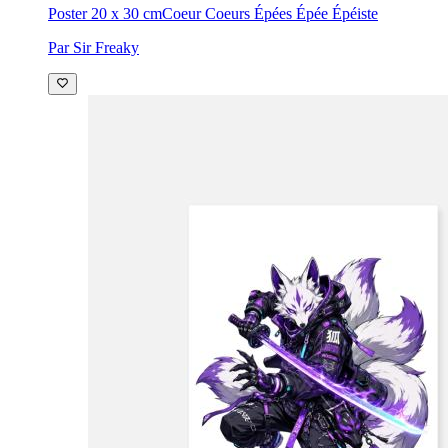
Poster 20 x 30 cm
Coeur Coeurs Épées Épée Épéiste
Par Sir Freaky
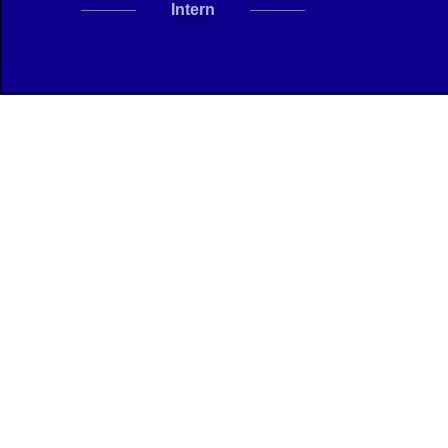
Intern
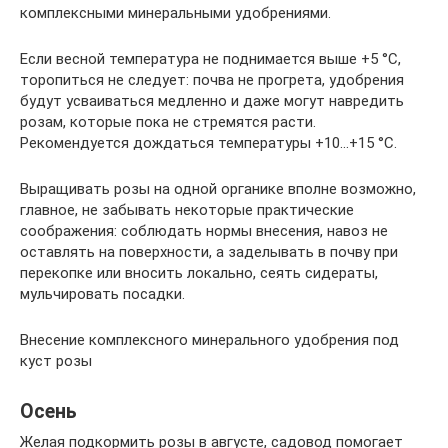
комплекс­ными минеральными удобрениями.
Если весной температура не поднима­ется выше +5 °С,
торопиться не следу­ет: почва не прогрета, удобрения
будут усваиваться медленно и даже могут на­вредить
розам, которые пока не стре­мятся расти.
Рекомендуется дождаться температуры +10…+15 °С. 
Выращивать розы на одной органике вполне возможно,
главное, не забывать некоторые практические
соображе­ния: соблюдать нормы внесения, навоз не
оставлять на поверхности, а заделы­вать в почву при
перекопке или вносить локально, сеять сидераты,
мульчиро­вать посадки.
Внесение комплексного минерального удобрения под
куст розы
Осень
Желая подкормить розы в августе, садовод помогает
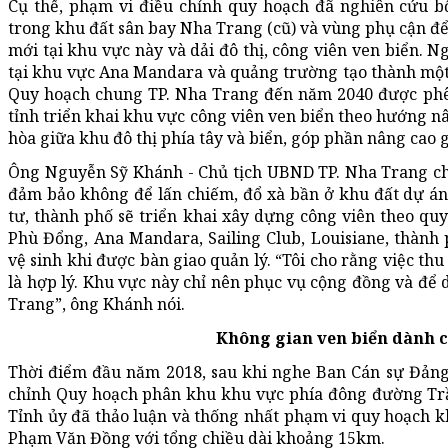
Cụ thể, phạm vi điều chỉnh quy hoạch đã nghiên cứu
trong khu đất sân bay Nha Trang (cũ) và vùng phụ cận để
mới tại khu vực này và dải đô thị, công viên ven biển. N
tại khu vực Ana Mandara và quảng trường tạo thành một 
Quy hoạch chung TP. Nha Trang đến năm 2040 được ph
tỉnh triển khai khu vực công viên ven biển theo hướng nâ
hòa giữa khu đô thị phía tây và biển, góp phần nâng cao g
Ông Nguyễn Sỹ Khánh - Chủ tịch UBND TP. Nha Trang cho
đảm bảo không để lấn chiếm, đổ xà bần ở khu đất dự án
tư, thành phố sẽ triển khai xây dựng công viên theo qu
Phù Đổng, Ana Mandara, Sailing Club, Louisiane, thành 
vệ sinh khi được bàn giao quản lý. “Tôi cho rằng việc th
là hợp lý. Khu vực này chỉ nên phục vụ cộng đồng và để d
Trang”, ông Khánh nói.
Không gian ven biển dành 
Thời điểm đầu năm 2018, sau khi nghe Ban Cán sự Đảng
chỉnh Quy hoạch phân khu khu vực phía đông đường T
Tỉnh ủy đã thảo luận và thống nhất phạm vi quy hoạch 
Phạm Văn Đồng với tổng chiều dài khoảng 15km.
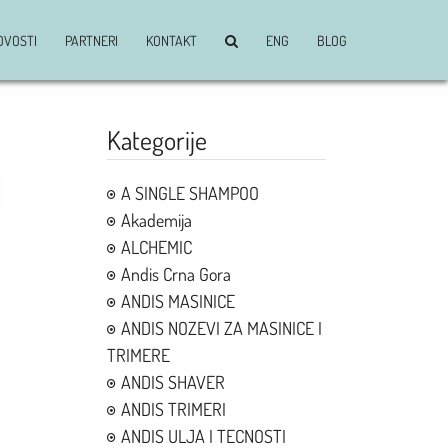
OVOSTI
PARTNERI
KONTAKT
ENG
BLOG
Kategorije
A SINGLE SHAMPOO
Akademija
ALCHEMIC
Andis Crna Gora
ANDIS MASINICE
ANDIS NOZEVI ZA MASINICE I
TRIMERE
ANDIS SHAVER
ANDIS TRIMERI
ANDIS ULJA I TECNOSTI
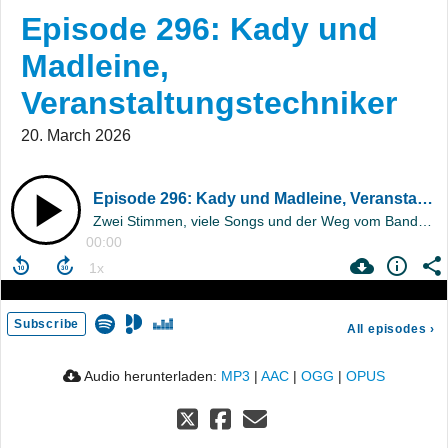
Episode 296: Kady und
Madleine,
Veranstaltungstechniker
20. March 2026
Episode 296: Kady und Madleine, Veranstaltungstechniker
Zwei Stimmen, viele Songs und der Weg vom Bandprojekt zum Duo
00:00
Subscribe
All episodes
›
Audio herunterladen:
MP3
|
AAC
|
OGG
|
OPUS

Problem to solve
What is the number of lines in the data that hold the word "Trang"? Reply with that number and nothing else.

The completed task
4